At the presentation, alongside former NASA astronauts Dr. Tom Jones and Apollo 8 astronaut Bill Anders,[37][38] Foundation head Ed Lu explained that the frequency of dangerous asteroid impacts hitting Earth was from three to ten times greater than previously believed a dozen or so years ago (earlier estimates had pegged the odds as one per 300,000 years).[4] The latest reassessment is based on worldwide infrasound signatures recorded under the auspices of the Comprehensive Nuclear-Test-Ban Treaty Organization, which monitors the planet for nuclear explosions. Dr. Brown's UWO study used infrasound signals generated by asteroids that released more than a kiloton of TNT explosive force. The study suggested that "city-killer" type impact events similar to the Tunguska event of 1908 actually occur on average about once a century instead of every thousand years, as was once previously believed. The 1908 event occurred in the remote, sparsely populated Tunguska area of Siberia, Russia, and is attributed to the likely airburst explosion of an asteroid or comet that destroyed some 80 million trees over 2,150 square kilometres (830 sq mi) of forests. The higher frequency of these types of events is interpreted as meaning that "blind luck" has mainly prevented a catastrophic impact over an inhabited area that could kill millions, a point made near the video's end.[35][37][39][47]

99942 Apophis

During the first decade of the 2000s, there were serious concerns the 325 metres (1,066 ft) wide asteroid 99942 Apophis posed a risk of impacting Earth in 2036. Preliminary, incomplete data by astronomers using ground-based sky surveys resulted in the calculation of a Level 4 risk on the Torino Scale impact hazard chart. In July 2005, B612 formally asked NASA to investigate the possibility that the asteroid's post-2029 orbit could be in orbital resonance with Earth, which would increase the likelihood of a future impact. The Foundation also asked NASA to investigate whether a transponder should be placed on the asteroid to enable more accurate tracking of how its orbit would be changed by the Yarkovsky effect.[48]
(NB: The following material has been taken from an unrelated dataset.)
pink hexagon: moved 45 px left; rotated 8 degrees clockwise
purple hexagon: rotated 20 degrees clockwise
By 2008, B612 had provided estimates on a 30 kilometers-wide corridor, called a "path of risk", that would extend across the Earth's surface if an impact were to occur, as part of its effort to develop viable deflection strategies.[49] The calculated risk-path extended from Kazakhstan across southern Russia through Siberia, across the Pacific, then right between Nicaragua and Costa Rica, crossing northern Colombia and Venezuela, and ending in the Atlantic just before reaching Africa.[50] At that time, a computer simulation estimated Apophis's hypothetical impact in countries, such as Colombia and Venezuela, could have resulted in more than 10 million casualties.[51] Alternately, an impact in the Atlantic or Pacific oceans could produce a deadly tsunami over 240 metres (about 800 ft) in height, capable of destroying many coastal areas and cities.[23]
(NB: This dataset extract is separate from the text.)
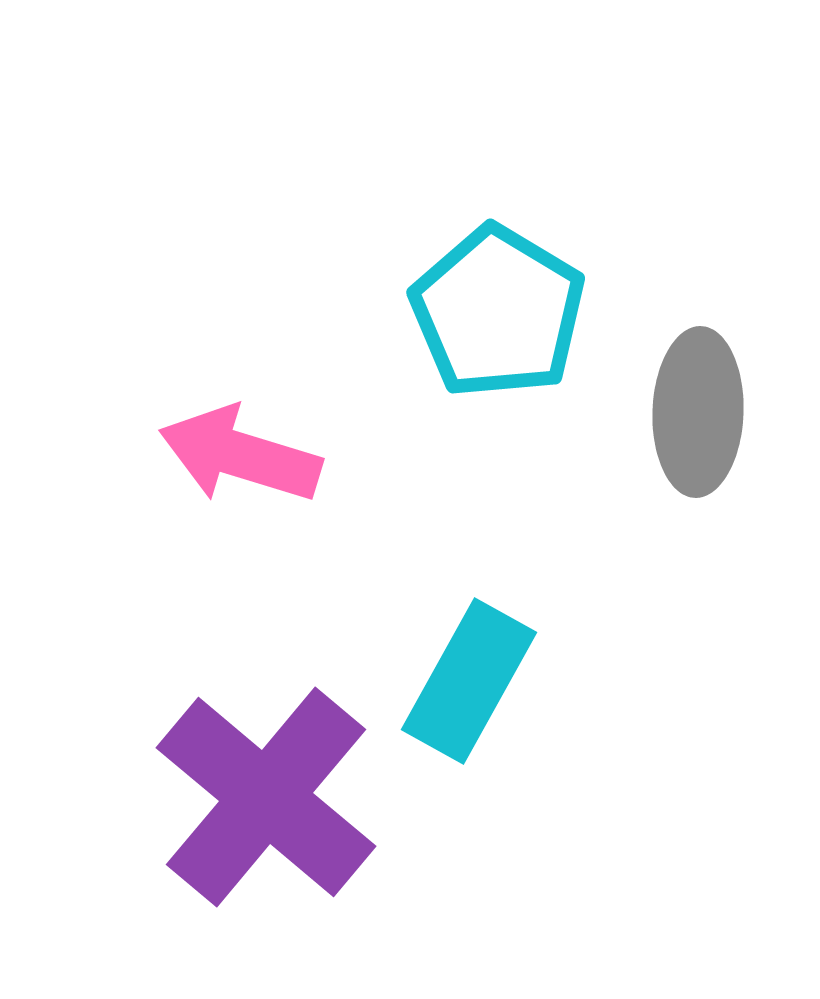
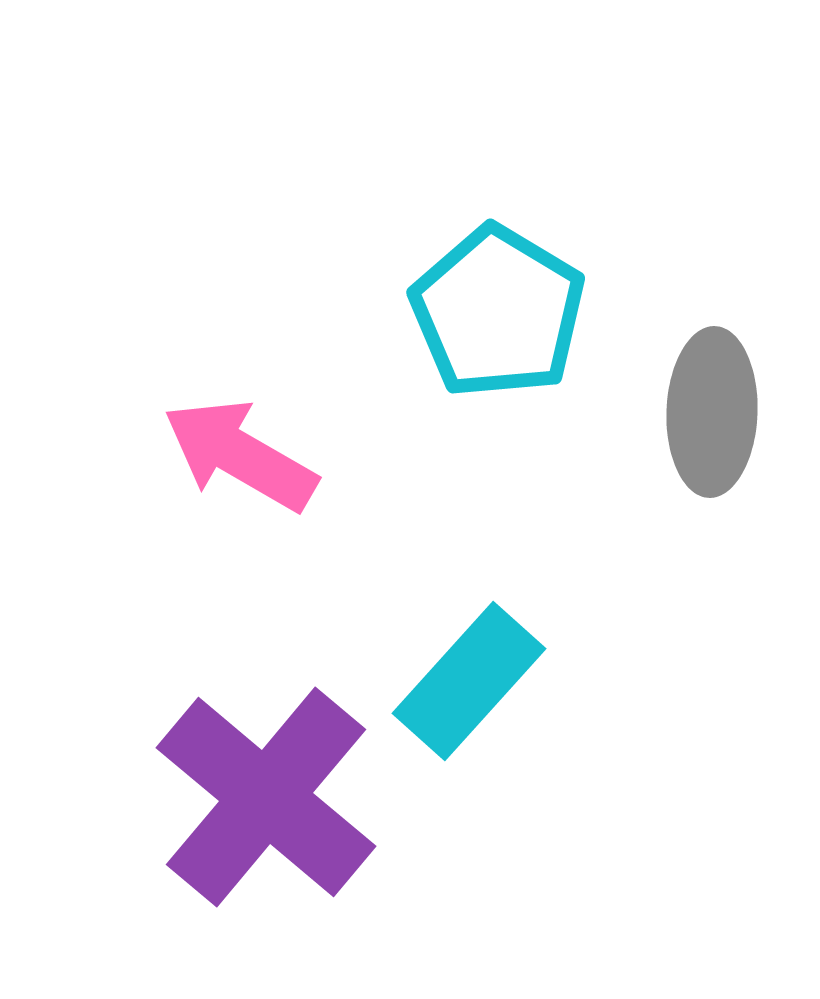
gray ellipse: moved 14 px right
pink arrow: rotated 13 degrees clockwise
cyan rectangle: rotated 13 degrees clockwise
A series of later, more accurate observations of 99942 Apophis, combined with the recovery of previously unseen data, revised the odds of a collision in 2036 as being virtually nil, and effectively ruled it out.[52]

International involvement

B612 Foundation members assisted the Association of Space Explorers (ASE) in helping obtain United Nations (UN) oversight of NEO tracking and deflection missions through the UN's Committee On the Peaceful Uses of Outer Space (UN COPUOS) along with COPUOS's Action Team 14 (AT-14) expert group. Several members of B612, also members of the ASE, worked with COPUOS since 2001 to establish international involvement for both impact disaster responses, and on deflection missions to prevent impact events.[53] According to Foundation Chair Emeritus Rusty Schweickart in 2013, "No government in the world today has explicitly assigned the responsibility for planetary protection to any of its agencies".[29]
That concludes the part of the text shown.